Kementerian Keuangan mencatat keseimbangan primer APBN 2023 surplus sebesar Rp 92,2 triliun. Menteri Keuangan Sri Mulyani mengatakan bahwa surplus tersebut merupakan yang pertama dalam lebih dari satu dekade.
"Ini adalah surplus kesimbangan primer pertama kali sejak 2012," kata Sri Mulyani dalam konferensi pers realisasi APBN 2023, Selasa (2/1).
Apa sebenarnya yang dimaksud dengan keseimbangan primer?
Keseimbangan primer adalah total pendapatan negara dikurangi belanja negara di luar pembayaran bunga utang. Sri Mulyani menjelaskan, keseimbangan primer pada 2023 sebelumnya didesain defisit sebesar Rp 156,8 triliun dalam APBN. Namun, target tersebut direvisi menjadi sebesar Rp 38,5 triliun, lebih rendah dari target dalam APBN. “Sekarang di 2023 keseimbangan primer positif Rp92,2 triliun, ini pembalikan yang luar biasa,” ujar Sri Mulyani.
Direktur Eksekutif Institute for Development of Economics and Finance (INDEF), Tauhid Ahmad mengatakan surplus keseimbangan primer tidak selamanya mengindikasikan hal yang positif. Keseimbangan primer surplus bisa juga terjadi karena pemerintah tidak melakukan ekspansi fiskal dengan baik atau banyak pendapatan negara yang akhirnya digunakan untuk mengurangi beban utang.
“Kenapa defisit negatif karena selisih dari surplus keseimbangan primer ditambah dengan beban pokok bunga utang akhirnya menjadi defisit jadi seperti itu ini yang kemudian defisit kita menjadi kecil di tahun 2023,” ujar Tauhid kepada Katadata.co.id, Rabu (3/1).
Ia menjelaskan, surplus keseimbangan primer juga bisa saja terjadi akibat belanja negara yang tidak mencapai target pemerintah dan/atu tidak optimal. Artinya, penerimaan negara sangat tinggi namun belanja negara minim.
“Makanya surplus karena belanja nya di bawah target pemerintah. Misalnya harusnya bisa bangun jalan, tidak bisa, ditunda. Keseimbangan primer surplus karena belanja negara tidak tercapai itu tidak bagus kalau di bawah 95% kan tidak optimal,” ujar Tauhid kepada Katadata.co.id, Rabu (3/1).
Namun demikian, realisasi belanja negara sepanjang 2023 mencapai Rp3.121,9 triliun atau 102,2% dari target APBN sebesar Rp3.061,2 triliun dan 100,2% dari target yang dinaikkan dalam Perpres No. 75/2023 sebesar Rp3.117,2 triliun.
Di sisi lain, Ekonom Center of Reform on Economic (CORE) Yusuf Rendy Manilet menilai surplus keseimbangan primer terjadi karena target belanja pada 2023 lebih rendah dibandingkan 2022. Pemerintah melakukan penyesuaian pos-pos belanja yang sifatnya temporer untuk kebutuhan pandemi covid-19.

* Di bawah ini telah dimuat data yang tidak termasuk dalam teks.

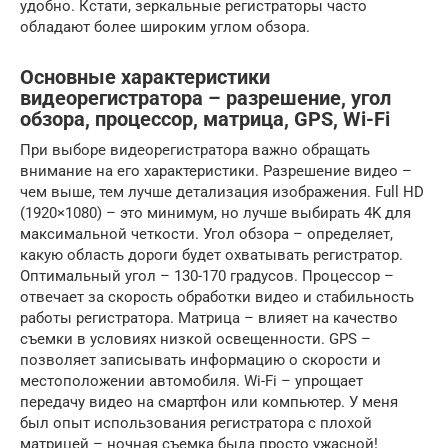
удобно. Кстати, зеркальные регистраторы часто
обладают более широким углом обзора.
Основные характеристики
видеорегистратора – разрешение, угол
обзора, процессор, матрица, GPS, Wi-Fi
При выборе видеорегистратора важно обращать
внимание на его характеристики. Разрешение видео –
чем выше, тем лучше детализация изображения. Full HD
(1920×1080) – это минимум, но лучше выбирать 4K для
максимальной четкости. Угол обзора – определяет,
какую область дороги будет охватывать регистратор.
Оптимальный угол – 130-170 градусов. Процессор –
отвечает за скорость обработки видео и стабильность
работы регистратора. Матрица – влияет на качество
съемки в условиях низкой освещенности. GPS –
позволяет записывать информацию о скорости и
местоположении автомобиля. Wi-Fi – упрощает
передачу видео на смартфон или компьютер. У меня
был опыт использования регистратора с плохой
матрицей – ночная съемка была просто ужасной!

“Di saat yang bersamaan, penerimaan negara ternyata tidak begitu jelek. Pertumbuhan dari sektor pajak maupun nonpajak itu dapat membiayai segala kebutuhan belanja yang direncanakan di sepanjang tahun 2023,” ujarnya.
Mengapa APBN masih bisa defisit saat pendapatan primer surplus?
Meski keseimbangan primer surplus, APBN 2023 masih mencatatkan defisit sebesar Rp 347,6 triliun. Menurut Yusuf, hal ini terjadi karena penerimaan negara tak cukup jika digunakan untuk belanja negara yang mencakup pembayaran bunga utang.
“Sebenarnya kondisi ini juga semakin mempertegas bahwa bunga utang perlu menjadi perhatian tersendiri mengingat hal tersebut yang menjadikan faktor defisit pada APBN,” ujarnya.
Ia pun menilai, pemerintah harus memperhatikan belanja pembayaran bunga utang saat menarik utang baru. Ia mencontohkan, pemerintah perlu melakukan penyesuaian penarikan utang ketika tren suku bunga tinggi.
“Agar di kemudian hari penarikan utang ini tidak bermuara terhadap penambahan jumlah bunga utang yang besar untuk dibayarkan pemerintah nantinya,” ujar Yusuf.
Adapun pemerintah merealisasikan pembiayaan utang sebesar Rp 407 triliun. Realisasi ini anjlok dibandingkan rencana awal yang mencapai Rp 696,3 triliun maupun revisinya dalam Perpres 75/2023 sebesar Rp 421,2 triliun. Realisasi pembiayaan ini turun 41,5% dibandingkan tahun sebelumnya Rp 696 triliun.